Tagovailoa debuted as a champion, and only improved during his career. Normally, we try to project whether players can become great; Tua is the rare case where we have exclusively seen greatness but fear that he may stop being great.
With the draft less than two weeks away, opinions on Tagovailoa vary wildly. On April 3, Bleacher Report’s Matt Miller reported that “Tua ranks as QB4 on one board I saw … and was QB3 on another.” Former NFL general manager (and former Ringer podcaster) Mike Lombardi said that he flunked at least one team’s physical and could drop as far as the no. 12 pick. Yet in a Washington Post story published last week, Dilfer said, “If he would have never gotten hurt there would have been no discussion about who the best player in the draft is. He throws the football better than anyone throws the football. He throws better than Aaron Rodgers and Dan Marino. Whoever gets him wins the draft because you are getting a Hall of Fame player.”

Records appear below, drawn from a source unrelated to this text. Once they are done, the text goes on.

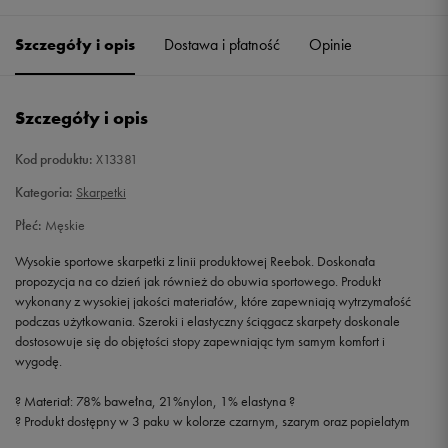
40-42
Powiadom o dostępności
Szczegóły i opis
Dostawa i płatność
Opinie
43-45
Powiadom o dostępności
Szczegóły i opis
Kod produktu:
X13381
Kategoria:
Skarpetki
Płeć:
Męskie
Wysokie sportowe skarpetki z linii produktowej Reebok. Doskonała
propozycja na co dzień jak również do obuwia sportowego. Produkt
wykonany z wysokiej jakości materiałów, które zapewniają wytrzymałość
podczas użytkowania. Szeroki i elastyczny ściągacz skarpety doskonale
dostosowuje się do objętości stopy zapewniając tym samym komfort i
wygodę.
? Materiał: 78% bawełna, 21%nylon, 1% elastyna ?
? Produkt dostępny w 3 paku w kolorze czarnym, szarym oraz popielatym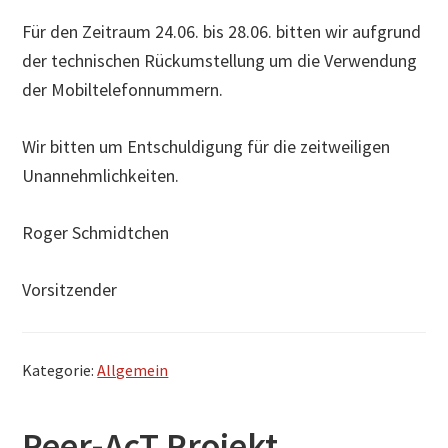
Für den Zeitraum 24.06. bis 28.06. bitten wir aufgrund
der technischen Rückumstellung um die Verwendung
der Mobiltelefonnummern.
Wir bitten um Entschuldigung für die zeitweiligen
Unannehmlichkeiten.
Roger Schmidtchen
Vorsitzender
Kategorie:
Allgemein
Peer-AcT Projekt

The biggest question mark surrounding Tua, of course, is the track record of injuries. But his hip injury—described a few months ago as “potentially career threatening”—now seems unlikely to hamper him in his debut NFL season. Recent medical checkups have been “overwhelmingly positive” and “as positive as possible.” He is expected to be ready for training camp, if and when it begins.
If Tagovailoa is injury-prone, then he also seems prone to miraculously bounce back from injuries. Last year he sprained his ankle, an ailment that some thought would end his season. Two weeks later, he threw for 418 yards and four touchdowns against eventual national champ LSU with a metal rod holding his ankle together. (It was the only regular-season loss of his college career, and I’d argue 418 yards and four touchdowns is pretty good.) Now, every discussion of Tua’s devastating hip injury includes a subsequent account of his remarkable recovery.
Drafting Tagovailoa is a risk, just like turning to an unproven true freshman backup quarterback at halftime of the national championship game is a risk. To some, the idea of betting on him might seem ridiculous, especially given all the ways that he differs from other top quarterback prospects who came before him. But what makes Tagovailoa different is that he’s uniquely great. The team that drafts Tua may feel the thrill of leaping into the unknown, even though he’s as close to a sure thing as quarterback prospects get.